Wednesday, September 06, 2006

Irrelevance of the UN

The Telegraph:
The casual contempt with which Iran's president, Mahmoud Ahmadinejad, rejected Kofi Annan's attempt to mediate in the stand-off over Teheran's nuclear ambitions is alarming. There was a time when the UN Secretary General was a figure of genuine authority. No longer.

Mr Annan's personal standing has, of course, been diminished by his failure either to root out corruption or to introduce meaningful reforms. But the malaise runs deeper. The UN is in danger of becoming an expensive irrelevance, feebly led and increasingly ill-fitted for the job of policing the international community. READ MORE

In Darfur, the Security Council last week resolved to create a peacekeeping force some 20,000 strong. But the Sudanese government has rejected such intervention as "imperialism" and will not accept the force.

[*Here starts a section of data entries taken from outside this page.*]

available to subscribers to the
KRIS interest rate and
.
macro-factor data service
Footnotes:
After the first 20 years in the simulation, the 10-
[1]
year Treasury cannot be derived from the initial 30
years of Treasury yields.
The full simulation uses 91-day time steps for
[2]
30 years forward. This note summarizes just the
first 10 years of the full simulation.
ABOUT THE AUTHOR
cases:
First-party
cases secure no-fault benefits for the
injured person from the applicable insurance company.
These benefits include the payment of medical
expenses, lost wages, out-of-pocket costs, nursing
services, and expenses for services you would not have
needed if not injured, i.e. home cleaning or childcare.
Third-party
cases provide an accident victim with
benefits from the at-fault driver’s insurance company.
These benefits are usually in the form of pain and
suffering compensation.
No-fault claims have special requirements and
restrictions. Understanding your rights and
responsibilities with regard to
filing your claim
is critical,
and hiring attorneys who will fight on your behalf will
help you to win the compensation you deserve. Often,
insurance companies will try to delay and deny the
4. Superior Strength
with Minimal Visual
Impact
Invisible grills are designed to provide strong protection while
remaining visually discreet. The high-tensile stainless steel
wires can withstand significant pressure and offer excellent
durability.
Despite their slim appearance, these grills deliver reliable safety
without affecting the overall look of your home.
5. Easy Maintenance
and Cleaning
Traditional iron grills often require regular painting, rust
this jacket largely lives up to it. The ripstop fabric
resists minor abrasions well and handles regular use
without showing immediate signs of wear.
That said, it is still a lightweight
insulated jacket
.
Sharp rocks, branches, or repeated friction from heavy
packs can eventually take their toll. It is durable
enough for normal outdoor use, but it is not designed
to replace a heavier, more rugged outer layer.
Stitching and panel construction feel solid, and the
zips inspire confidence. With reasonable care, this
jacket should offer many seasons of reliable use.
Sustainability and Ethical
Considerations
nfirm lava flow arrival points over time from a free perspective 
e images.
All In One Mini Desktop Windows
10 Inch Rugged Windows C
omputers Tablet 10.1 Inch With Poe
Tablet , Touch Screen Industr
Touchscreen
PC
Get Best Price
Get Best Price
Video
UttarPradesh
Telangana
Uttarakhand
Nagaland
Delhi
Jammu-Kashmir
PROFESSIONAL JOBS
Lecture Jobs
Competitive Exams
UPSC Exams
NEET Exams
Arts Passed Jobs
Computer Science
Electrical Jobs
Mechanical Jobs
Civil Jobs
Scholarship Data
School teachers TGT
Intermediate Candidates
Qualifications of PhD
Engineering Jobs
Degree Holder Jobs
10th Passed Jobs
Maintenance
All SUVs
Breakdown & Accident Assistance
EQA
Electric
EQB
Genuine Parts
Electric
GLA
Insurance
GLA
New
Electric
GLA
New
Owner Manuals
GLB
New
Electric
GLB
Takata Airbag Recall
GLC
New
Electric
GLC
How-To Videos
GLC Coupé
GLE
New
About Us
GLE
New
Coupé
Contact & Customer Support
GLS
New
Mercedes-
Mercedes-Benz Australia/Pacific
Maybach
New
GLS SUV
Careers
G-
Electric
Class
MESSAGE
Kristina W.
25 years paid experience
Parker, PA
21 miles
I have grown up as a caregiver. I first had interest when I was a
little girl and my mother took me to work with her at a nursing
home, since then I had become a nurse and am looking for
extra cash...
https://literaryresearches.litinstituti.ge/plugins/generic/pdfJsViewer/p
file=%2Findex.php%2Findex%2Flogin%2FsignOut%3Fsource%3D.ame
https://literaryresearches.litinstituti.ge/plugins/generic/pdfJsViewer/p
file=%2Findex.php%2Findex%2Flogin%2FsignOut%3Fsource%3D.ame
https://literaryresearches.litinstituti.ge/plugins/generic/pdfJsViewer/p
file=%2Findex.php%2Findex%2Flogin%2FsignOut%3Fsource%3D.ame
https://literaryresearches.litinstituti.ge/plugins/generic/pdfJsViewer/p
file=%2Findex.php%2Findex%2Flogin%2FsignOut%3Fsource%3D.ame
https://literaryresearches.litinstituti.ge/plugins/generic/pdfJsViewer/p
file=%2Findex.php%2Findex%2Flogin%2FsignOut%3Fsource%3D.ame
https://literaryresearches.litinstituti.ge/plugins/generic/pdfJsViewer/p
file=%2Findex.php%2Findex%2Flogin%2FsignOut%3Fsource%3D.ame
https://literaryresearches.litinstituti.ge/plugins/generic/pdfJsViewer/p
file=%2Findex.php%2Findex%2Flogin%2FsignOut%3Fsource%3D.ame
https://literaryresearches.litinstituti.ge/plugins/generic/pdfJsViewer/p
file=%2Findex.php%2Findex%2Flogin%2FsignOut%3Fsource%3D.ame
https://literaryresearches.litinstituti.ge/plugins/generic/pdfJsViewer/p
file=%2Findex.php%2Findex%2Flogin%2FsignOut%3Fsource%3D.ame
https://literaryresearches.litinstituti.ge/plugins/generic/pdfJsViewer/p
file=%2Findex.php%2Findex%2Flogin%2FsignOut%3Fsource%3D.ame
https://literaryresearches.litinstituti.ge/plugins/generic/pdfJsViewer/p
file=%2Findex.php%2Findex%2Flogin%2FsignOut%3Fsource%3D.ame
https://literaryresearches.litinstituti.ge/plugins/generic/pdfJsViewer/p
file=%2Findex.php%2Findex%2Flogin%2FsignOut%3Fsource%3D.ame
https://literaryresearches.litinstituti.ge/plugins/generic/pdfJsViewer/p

End result? There will be no peacekeeping force and the bloodshed will continue. The situation in Lebanon is equally dispiriting. In March, 1978, a UN force was deployed to south Lebanon under Resolution 425 and has achieved precious little. The current deployment is sanctioned by Resolution 1701, whose terms are near-identical to those of 425 — 28 years on, and no progress to report.

In Iran, however, the stakes are infinitely higher and the UN's impotence the more alarming. The Security Council is split over sanctions, with Russia and China opposed. Teheran also brazenly points out that, as the world's third largest producer of oil, any serious sanctions regime would have a deleterious effect on Western economies.

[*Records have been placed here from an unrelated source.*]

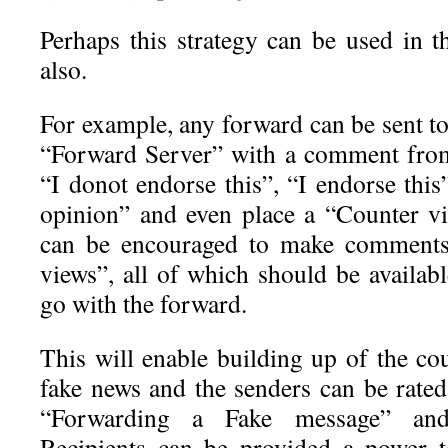
Perhaps this strategy can be used in 
also.
For example, any forward can be sent to
“Forward Server” with a comment from
“I donot endorse this”, “I endorse this”
opinion” and even place a “Counter vi
can be encouraged to make comments
views”, all of which should be availabl
go with the forward.
This will enable building up of the co
fake news and the senders can be rated
“Forwarding a Fake message” and
Recipients can be provided a power t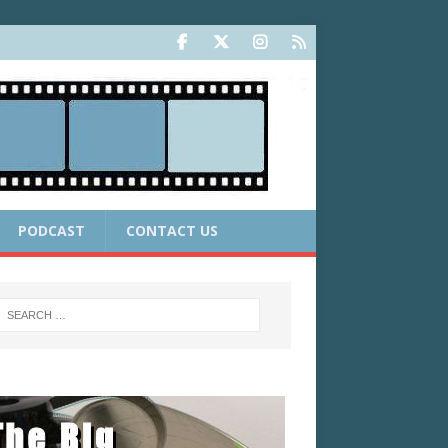
PODCAST
CONTACT US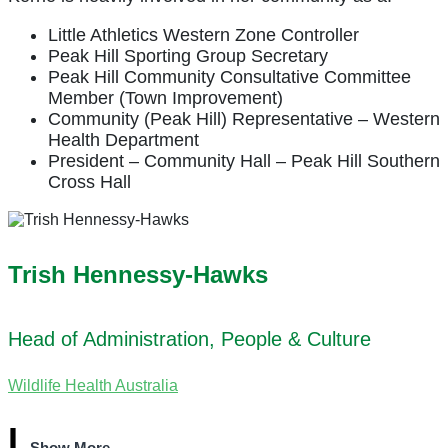
Little Athletics Western Zone Controller
Peak Hill Sporting Group Secretary
Peak Hill Community Consultative Committee
Member (Town Improvement)
Community (Peak Hill) Representative – Western
Health Department
President – Community Hall – Peak Hill Southern
Cross Hall
Trish Hennessy-Hawks
Head of Administration, People & Culture
Wildlife Health Australia
Show More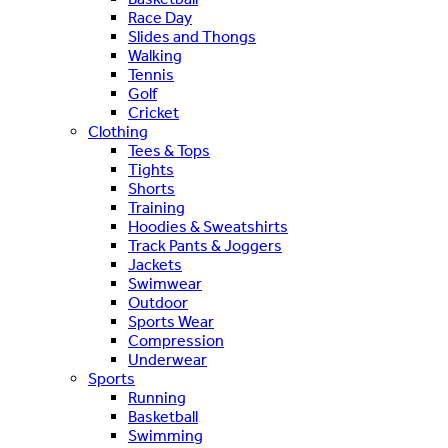
Race Day
Slides and Thongs
Walking
Tennis
Golf
Cricket
Clothing
Tees & Tops
Tights
Shorts
Training
Hoodies & Sweatshirts
Track Pants & Joggers
Jackets
Swimwear
Outdoor
Sports Wear
Compression
Underwear
Sports
Running
Basketball
Swimming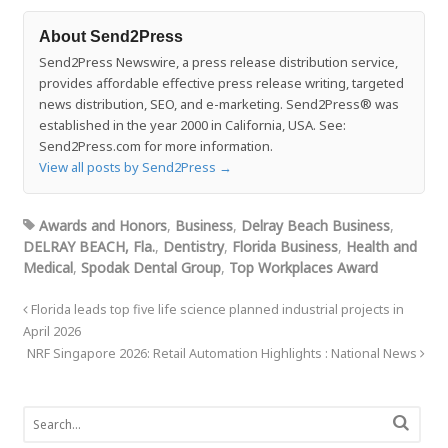
About Send2Press
Send2Press Newswire, a press release distribution service,
provides affordable effective press release writing, targeted
news distribution, SEO, and e-marketing. Send2Press® was
established in the year 2000 in California, USA. See:
Send2Press.com for more information.
View all posts by Send2Press
→
Awards and Honors
,
Business
,
Delray Beach Business
,
DELRAY BEACH, Fla.
,
Dentistry
,
Florida Business
,
Health and
Medical
,
Spodak Dental Group
,
Top Workplaces Award
Florida leads top five life science planned industrial projects in
April 2026
NRF Singapore 2026: Retail Automation Highlights : National News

As the impasse continues, we inch ever closer to the frightening prospect of a fundamentalist state at the heart of the world's most volatile region acquiring nuclear weapons. There's a powerful sense of déjà vu here. It was the UN's persistent failure to deal effectively with the threat posed by Saddam Hussein that prompted the American-led military invasion of Iraq.

It is inconceivable that Washington will allow Iran to become a nuclear power. That simple fact should spur the United Nations into making a more serious effort to bring President Ahmadinejad to heel.